高木はその時、滅多に御目に掛かることの出来ない、白鳥の純粋な笑顔を観てしまった気がして、この会話を忘れることが出来ずにいたのだった。

「そんな白鳥さんの特別な場所に、僕なんかを連れて来てしまっていいんですか?もっと他に―――」

白鳥に腕を引かれ、会話は遮られた。
高木は、急なことで体勢を崩しながらも白鳥に腕を引かれるまま歩みを進め、なんとか転ばずに波打ち際へと辿り着いた。

革靴の中は砂浜の砂による、容赦のない総攻撃を受けていたが、そんなことよりも、間近で観るこの空間の美しさに、捕らわれていた。

海面に映る満月の光が波に揺れて気持ち良さそうに游(およ)いでいる。
足元に打ち寄せる波と、その波の楽しそうな歌声と、上と下、一面を埋め尽くす満天の星空と海とが絶妙に絡み合って、高木に、言葉という概念が、この世に存在していることを忘れさせた。

「どうだい?」

白鳥の声で我に帰り、海を眺めたまま、「綺麗、としか、僕には言いようがないです」と呆然とした様子で呟いた高木をみて「はは、そうだろう、」と白鳥は静かに笑う。

「それで、何だったかな?」
「―、だから、その…僕なんかをこんな特別な場所に連れて来てしまってよかったんですか?白鳥さんには、もっと他にいい人がいた筈です」
「そんなことかい。言っただろう。君になら、みせてもいい、と」
「それはつまり、んっ、!」

お互いの唇が重なり合う。
腰と背を捕まれ引き寄せられれば、意図も簡単に、高木の華奢過ぎる身体はすっぽりと白鳥の腕の中へ収まってしまった。
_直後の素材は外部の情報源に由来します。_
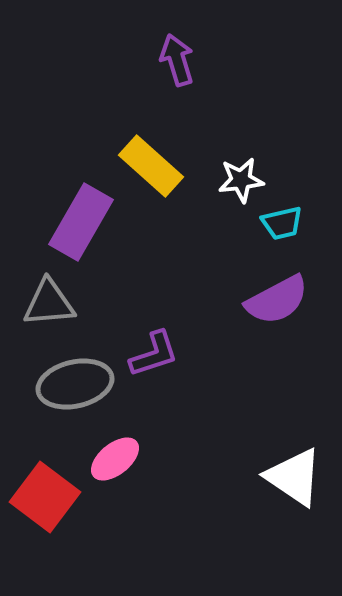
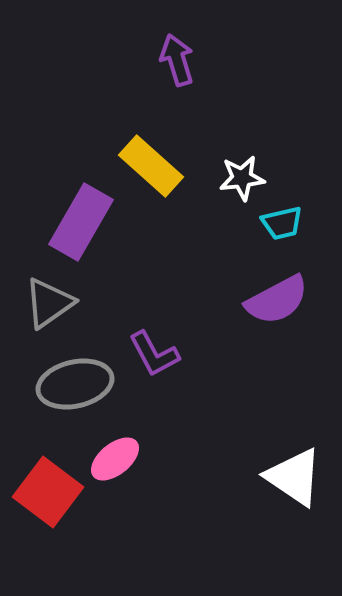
white star: moved 1 px right, 2 px up
gray triangle: rotated 30 degrees counterclockwise
purple L-shape: rotated 80 degrees clockwise
red square: moved 3 px right, 5 px up
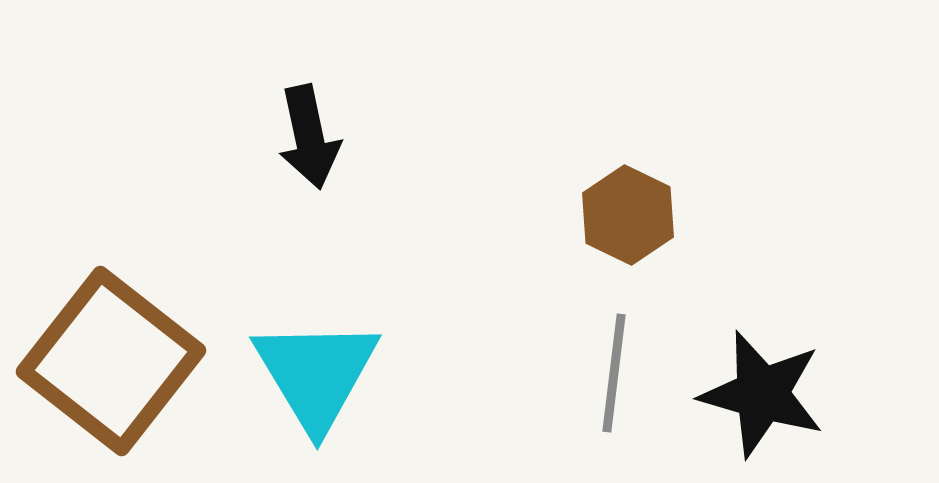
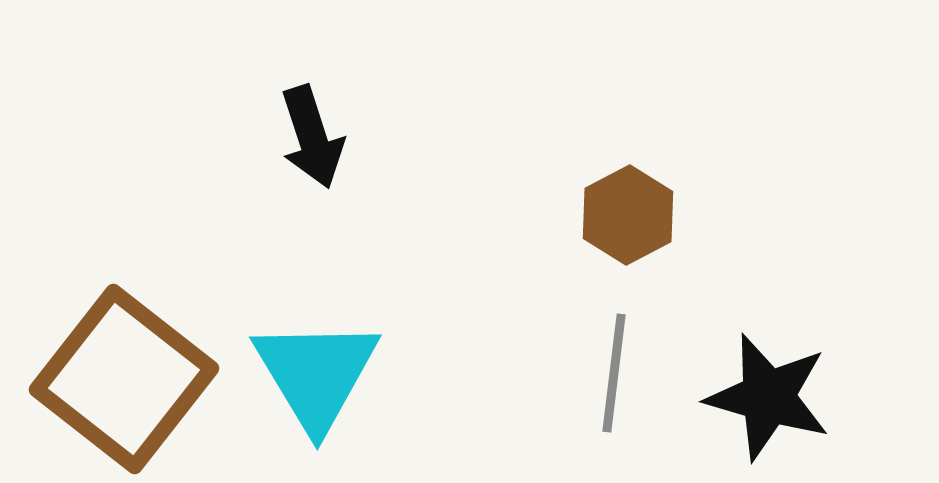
black arrow: moved 3 px right; rotated 6 degrees counterclockwise
brown hexagon: rotated 6 degrees clockwise
brown square: moved 13 px right, 18 px down
black star: moved 6 px right, 3 px down
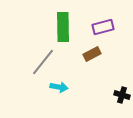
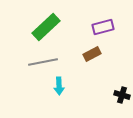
green rectangle: moved 17 px left; rotated 48 degrees clockwise
gray line: rotated 40 degrees clockwise
cyan arrow: moved 1 px up; rotated 78 degrees clockwise
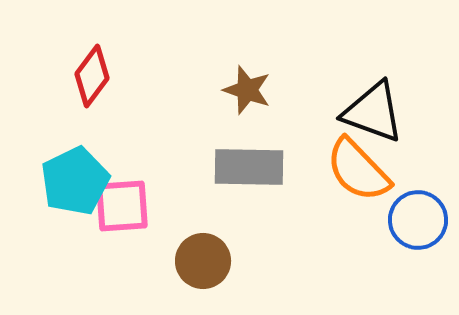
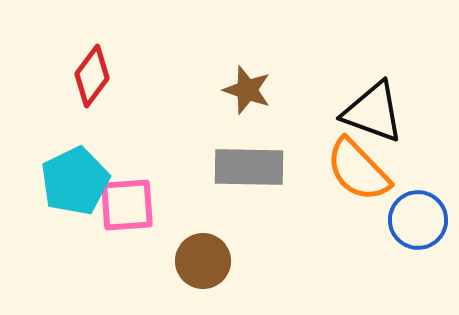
pink square: moved 5 px right, 1 px up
長く、甘い口づけの隣で、波は変わらずに心地よいメロディを奏でていた。

「つまり、こういうことだよ」
「は、何…を、」

月明かりだけでも十分に分かる程に頬を真っ赤にした高木は、白鳥の胸を押して、なんとか唇だけは離すことに成功した。

男同士でこんなの、と、高木は抗議の声をあげようとしていたが、何れも混乱していて言葉にすることに失敗しているようで、

「私は君を、どうしようもなく、愛してしまっているのさ、」

その愛の告白は、酷く甘く、心地よく、この美しい特別な秘密の場所と、高木の心へと沁(し)み渡り、いつまでも、生き続けた。